Once the speed profile is calculated, the reconstructed speed profile is extracted automatically, using the Sigma-Lognormal model explained briefly in Sect. 3 [11]. A typical original speed profile and its Sigma-Lognomal reconstruction one are shown in Fig. 5. It can be observed how close to the original profile the reconstructed speed profile is. In this particular example the SNR is 25 dB.
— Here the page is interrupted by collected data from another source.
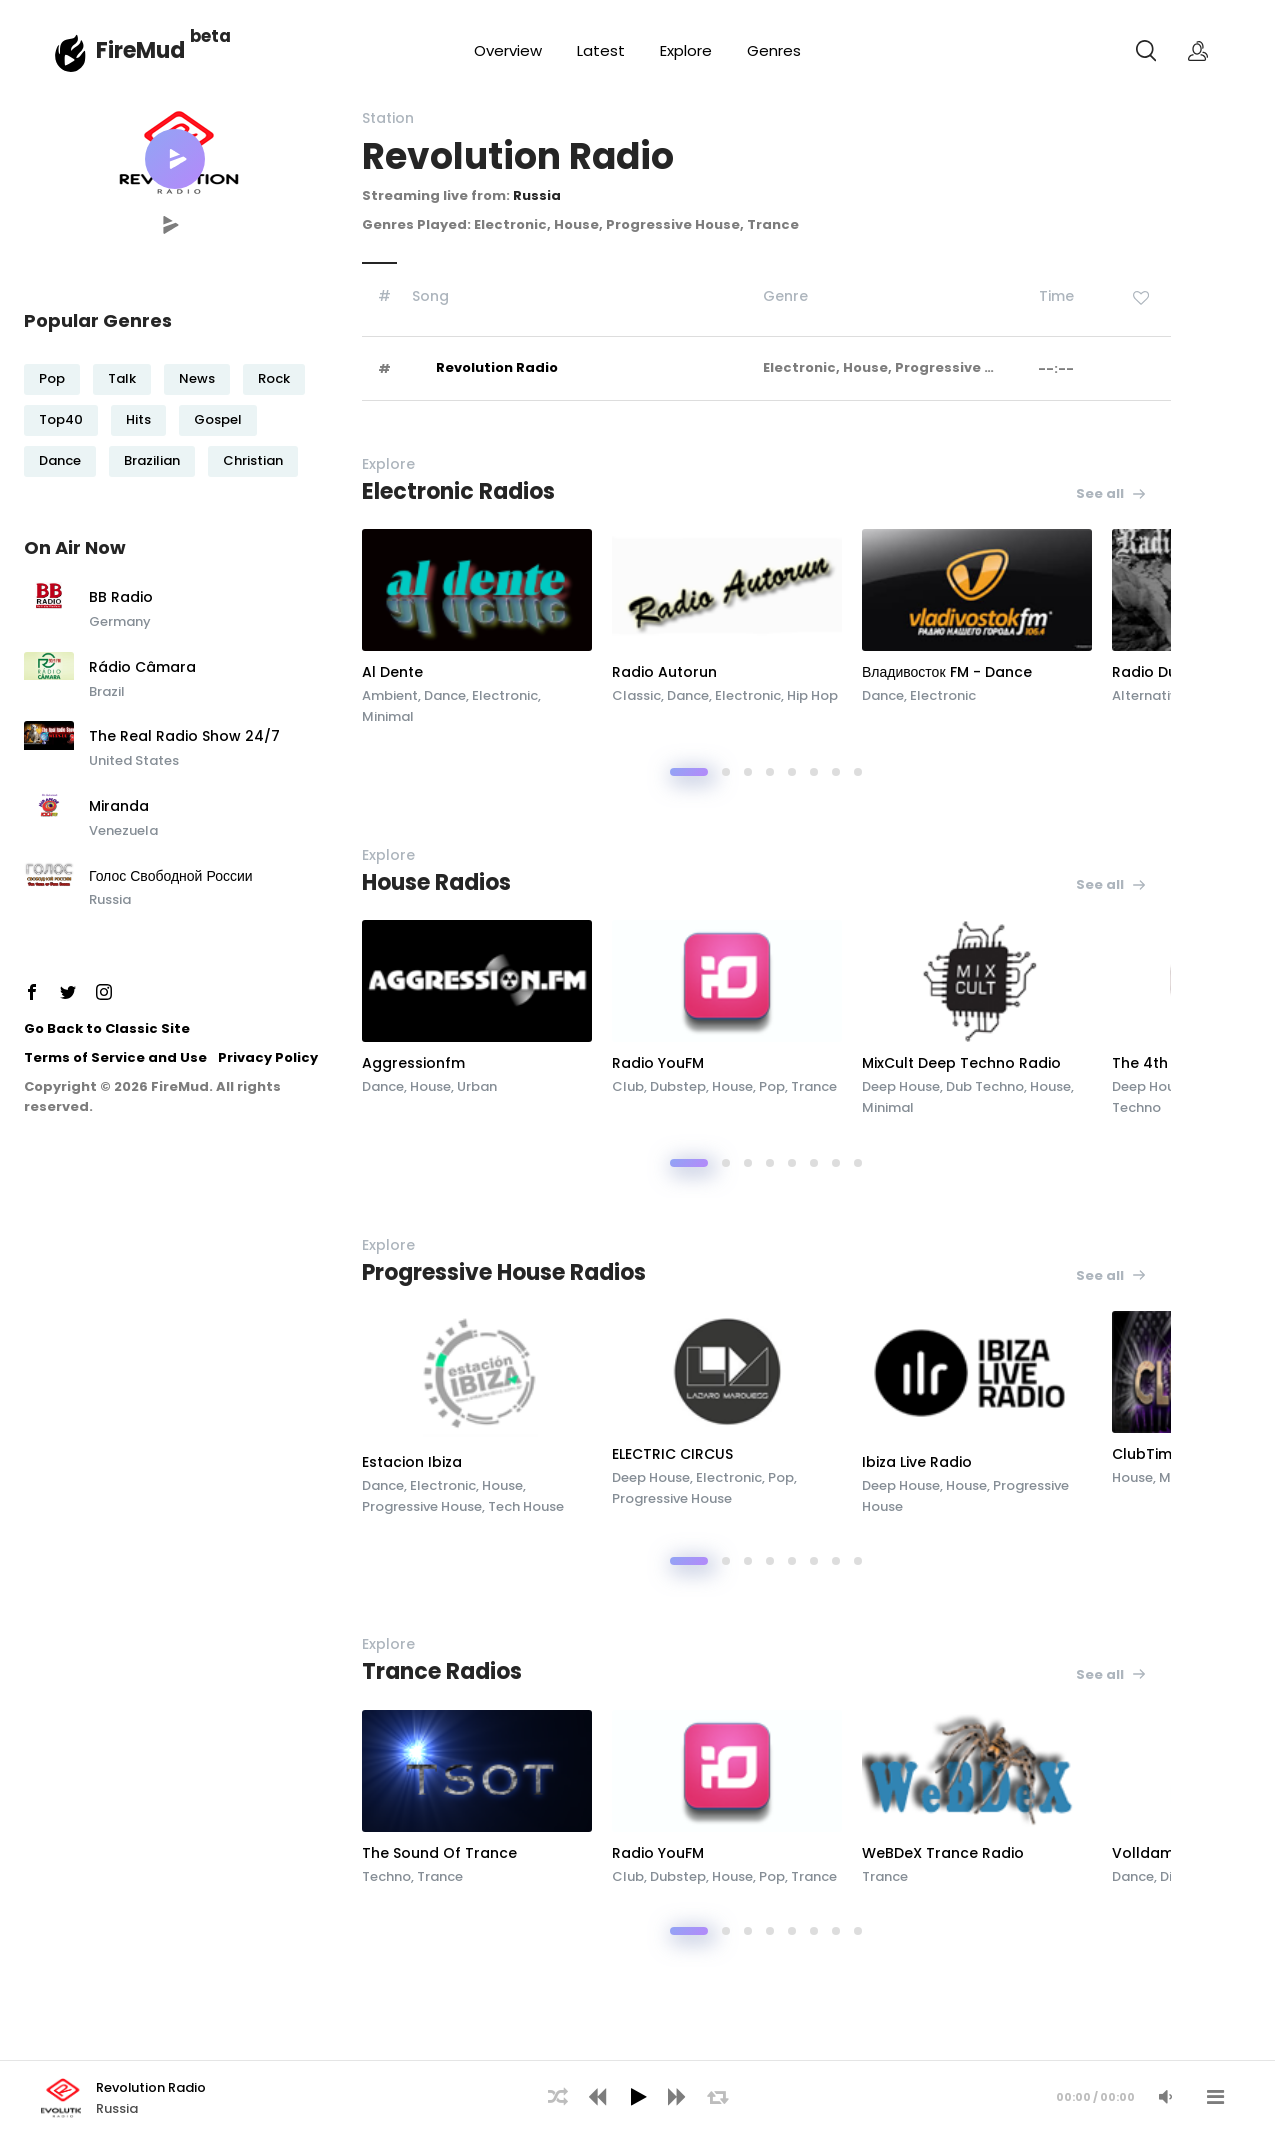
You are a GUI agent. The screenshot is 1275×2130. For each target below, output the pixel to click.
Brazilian (152, 460)
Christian (253, 460)
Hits (138, 419)
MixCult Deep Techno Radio (961, 1063)
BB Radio (121, 598)
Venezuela (123, 830)
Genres (774, 50)
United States (134, 760)
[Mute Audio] (1165, 2097)
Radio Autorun (664, 672)
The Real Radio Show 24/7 (184, 737)
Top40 (61, 419)
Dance (60, 460)
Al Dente (392, 672)
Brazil (107, 691)
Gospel (218, 419)
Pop (52, 378)
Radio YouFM (658, 1063)
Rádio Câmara (142, 668)
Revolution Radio (497, 367)
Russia (110, 899)
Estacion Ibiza (412, 1462)
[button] (175, 159)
The SNR was estimated from Eq. 7. The results are shown in Fig. 6. As it is seen from these results, the SNR is greater than 20 dB, which assesses the excellence of fitting the original speed with the Kinematic Theory as in the case of handwriting [6].

6 Conclusions

In this paper, the possibility of modeling formant dynamics as a function of the articulation organ position representation space has been introduced and evaluated. In order to validate the work hypothesis, the original speed profile was estimated from the distance representation of the formants. This speed profile has been reconstructed using the Kinematic Theory and its associated Sigma Lognormal model. The results obtained from the experiments, grant an estimation fit showing a signal-noise ratio of more than 20 dB, which could be considered as an excellent validation figure of this hypothesis.

These first results open new ways to model speech dynamics and the possibility of applying these advances to handwriting, and to the study of neurodegenerative speech production.